Quando os legisladores fazem a diferença

Por Maria Inês Dolci

Costumamos nos queixar de que o sistema político brasileiro não corresponde aos anseios da população brasileira. Causam-nos insatisfação e desalento as denúncias de corrupção, de malversação de dinheiro público e a postergação de providências que poderiam melhorar o país.

Nenhum reparo a essas ponderações. Mas temos de reconhecer que, quando nos mobilizamos e trabalhamos com perseverança, tendo meta definidas com abrangência social relevante, há mais chances de sucesso.

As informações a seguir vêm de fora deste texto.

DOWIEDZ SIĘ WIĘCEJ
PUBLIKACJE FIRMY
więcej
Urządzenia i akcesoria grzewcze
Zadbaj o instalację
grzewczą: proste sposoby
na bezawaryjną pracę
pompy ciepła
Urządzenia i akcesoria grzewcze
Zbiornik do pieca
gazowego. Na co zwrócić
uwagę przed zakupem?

Foi o caso emblemático do Código de Defesa do Consumidor (CDC), legislação avançada e democrática, que em sua concepção reuniu juristas, defensores dos direitos dos cidadãos e legisladores. Hoje, é um dos mais completos e bem estruturados do mundo, contribuindo para relações de consumo mais harmônicas ou, no mínimo, menos nocivas aos cidadãos.

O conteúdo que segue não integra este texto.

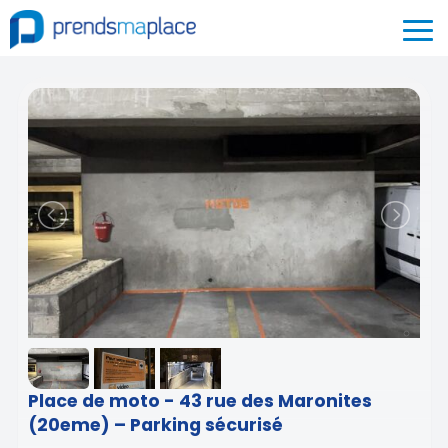
Place de moto - 43 rue des Maronites
(20eme) – Parking sécurisé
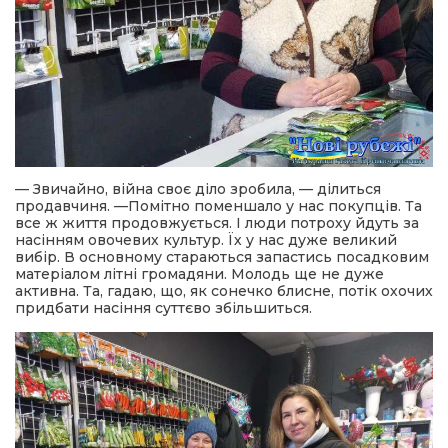
— Звичайно, війна своє діло зробила, — ділиться
продавчиня. —Помітно поменшало у нас покупців. Та
все ж життя продовжується. І люди потроху йдуть за
насінням овочевих культур. Їх у нас дуже великий
вибір. В основному стараються запастись посадковим
матеріалом літні громадяни. Молодь ще не дуже
активна. Та, гадаю, що, як сонечко блисне, потік охочих
придбати насіння суттєво збільшиться.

A campanha pública contra o tabagismo também é extremamente bem-sucedida no Brasil. Em duas décadas, o consumo de tabaco caiu pela metade. Há desafios a vencer, evidentemente, como intensificar a conscientização das populações de baixa renda, que ainda fumam muito.

Da mesma forma, começou a mudar, nas últimas décadas, a visão de segurança veicular. O primeiro passo foi, provavelmente, a obrigatoriedade do uso do cinto de segurança, que deve ter preservado a integridade e a vida de milhares de pessoas. O trânsito brasileiro ainda provoca 50 mil mortes ao ano. Para que enfatizar o absurdo disso, basta fazer as contas: em 20 anos, quase um milhão de pessoas morreu em acidentes diversos.

Sempre alertamos que os veículos vendidos em nosso país eram menos seguros do que os similares europeus, norte-americanos e japoneses, por exemplo. Comprovamos isso com testes de colisão (crash test). E defendemos publicamente que airbag e freios ABS fossem obrigatórios nos carros destinados ao nosso mercado.

A mobilização deu certo, com implantação gradativa da lei. Em janeiro próximo, contudo, não haverá mais exceções. Todos os veículos terão de ser comercializados com esses dois acessórios fundamentais.

Sem dúvida, tal medida ajudará a reduzir as colisões (devido ao ABS, um sistema que evita o travamento das rodas em uma freada brusca), além de evitar ferimentos e mortes (pois o airbag é uma bolsa de ar que protege condutores e passageiros).

Recentemente, tivemos uma boa notícia: pela primeira vez, um carro fabricado no Brasil (EcoSport, da Ford) recebeu cinco estrelas pela segurança em colisões no Programa de Avaliação de Carros Novos da América Latina – Latin NCap.

Tornar os carros mais seguros não evita todos os acidentes, é óbvio, pois parcela expressiva deles é provocada por desrespeito às leias e à sinalização. E pelas infrações à lei seca.

Mas se os veículos já saírem de fábrica mais seguros, reduziremos, sim, os ferimentos e mortes decorrentes de acidentes de trânsito.

Percebemos, também, que as autoridades estão trabalhando para deter a carnificina sobre rodas.

No último dia 4, a Comissão de Constituição e Justiça do Senado aprovou projeto de lei que aumenta multas para seis infrações gravíssimas de trânsito: dirigir sem habilitação; omitir socorro; disputar racha; fazer manobras perigosas; fazer manobras esportivas; não reduzir velocidade quando houver passeatas, escolas, hospitais e estações de embarque e desembarque de passageiros.

Se aprovado, as multas subirão para até R$ 1.915,00. Poderá ocorrer, também, cassação da carteira (por exemplo, quando o motorista tiver consumido álcool ou outras substâncias psicoativas). A própria autoridade de trânsito poderá determinar, de forma cautelar, a suspensão do direito de dirigir.

Além disso, foi aprovado pelos senadores da CCJ projeto de lei que torna obrigatório que os motociclistas usem coletes infláveis, e a instalação de limitadores de velocidade nas motocicletas. Esses dispositivos não permitirão que seja ultrapassada a velocidade de 110 quilômetros por hora.

Esperamos que se torne lei rapidamente.

O caminho é longo, mas já iniciamos a jornada para melhorar um dos mais graves problemas brasileiros.